# [Records shown]
-=-=-

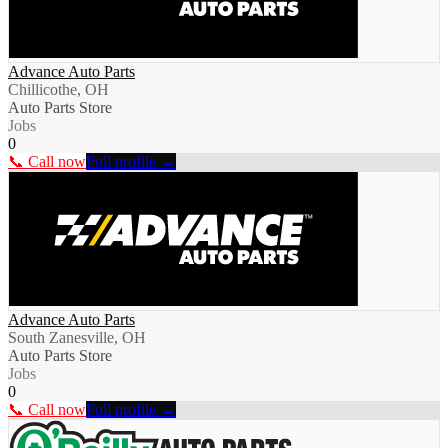
Advance Auto Parts
Chillicothe, OH
Auto Parts Store
Jobs
0
📞 Call now
Full profile →
Advance Auto Parts
South Zanesville, OH
Auto Parts Store
Jobs
0
📞 Call now
Full profile →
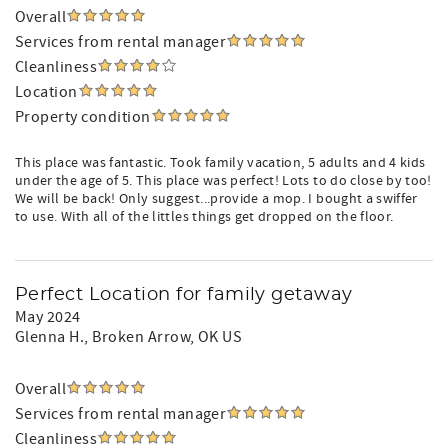
Overall
Services from rental manager
Cleanliness
Location
Property condition
This place was fantastic. Took family vacation, 5 adults and 4 kids
under the age of 5. This place was perfect! Lots to do close by too!
We will be back! Only suggest...provide a mop. I bought a swiffer
to use. With all of the littles things get dropped on the floor.
Perfect Location for family getaway
May 2024
Glenna H.
, Broken Arrow, OK US
Overall
Services from rental manager
Cleanliness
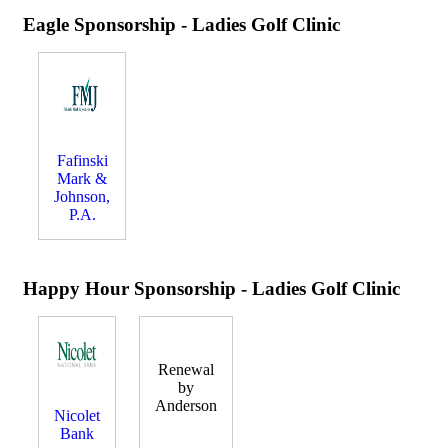
Eagle Sponsorship - Ladies Golf Clinic
Fafinski
Mark &
Johnson,
P.A.
Happy Hour Sponsorship - Ladies Golf Clinic
Renewal
by
Anderson
Nicolet
Bank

-=-=-

# [Exercise aim]
After locating the line that holds "We will be back!", output exactly the lines from it through the last line of the material above, inclusive, without pictures.

# [Solution for this problem]
We will be back! Only suggest...provide a mop. I bought a swiffer
to use. With all of the littles things get dropped on the floor.
Perfect Location for family getaway
May 2024
Glenna H.
, Broken Arrow, OK US
Overall
Services from rental manager
Cleanliness
Eagle Sponsorship - Ladies Golf Clinic
Fafinski
Mark &
Johnson,
P.A.
Happy Hour Sponsorship - Ladies Golf Clinic
Renewal
by
Anderson
Nicolet
Bank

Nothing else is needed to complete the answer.